Task brief - Once the line containing "DESCRIZIONE" is found in the records below, return it and each following line exactly, up to and including the line containing "non variano di", and nothing else.

Extracted data -
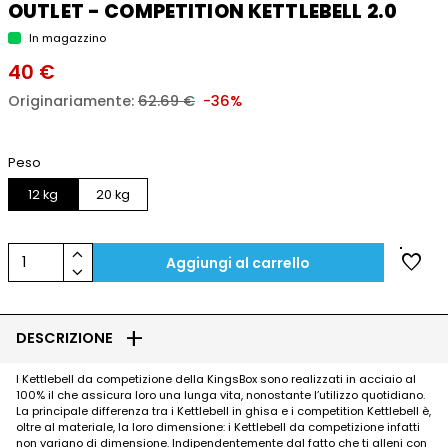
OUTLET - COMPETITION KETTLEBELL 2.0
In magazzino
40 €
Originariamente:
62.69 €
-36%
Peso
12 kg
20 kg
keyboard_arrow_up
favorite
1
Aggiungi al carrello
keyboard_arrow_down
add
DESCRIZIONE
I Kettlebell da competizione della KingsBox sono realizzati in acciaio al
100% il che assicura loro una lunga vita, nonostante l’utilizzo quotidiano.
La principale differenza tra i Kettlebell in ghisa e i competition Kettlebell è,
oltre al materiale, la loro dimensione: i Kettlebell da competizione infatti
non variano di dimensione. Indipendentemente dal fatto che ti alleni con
--
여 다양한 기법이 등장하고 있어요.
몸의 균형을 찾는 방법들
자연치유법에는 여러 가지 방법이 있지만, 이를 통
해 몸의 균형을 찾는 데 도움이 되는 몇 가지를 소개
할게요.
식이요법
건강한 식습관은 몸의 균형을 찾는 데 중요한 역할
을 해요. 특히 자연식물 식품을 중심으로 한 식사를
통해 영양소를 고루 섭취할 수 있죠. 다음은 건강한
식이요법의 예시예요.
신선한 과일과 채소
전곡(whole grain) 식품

Task output -
DESCRIZIONE
I Kettlebell da competizione della KingsBox sono realizzati in acciaio al
100% il che assicura loro una lunga vita, nonostante l’utilizzo quotidiano.
La principale differenza tra i Kettlebell in ghisa e i competition Kettlebell è,
oltre al materiale, la loro dimensione: i Kettlebell da competizione infatti
non variano di dimensione. Indipendentemente dal fatto che ti alleni con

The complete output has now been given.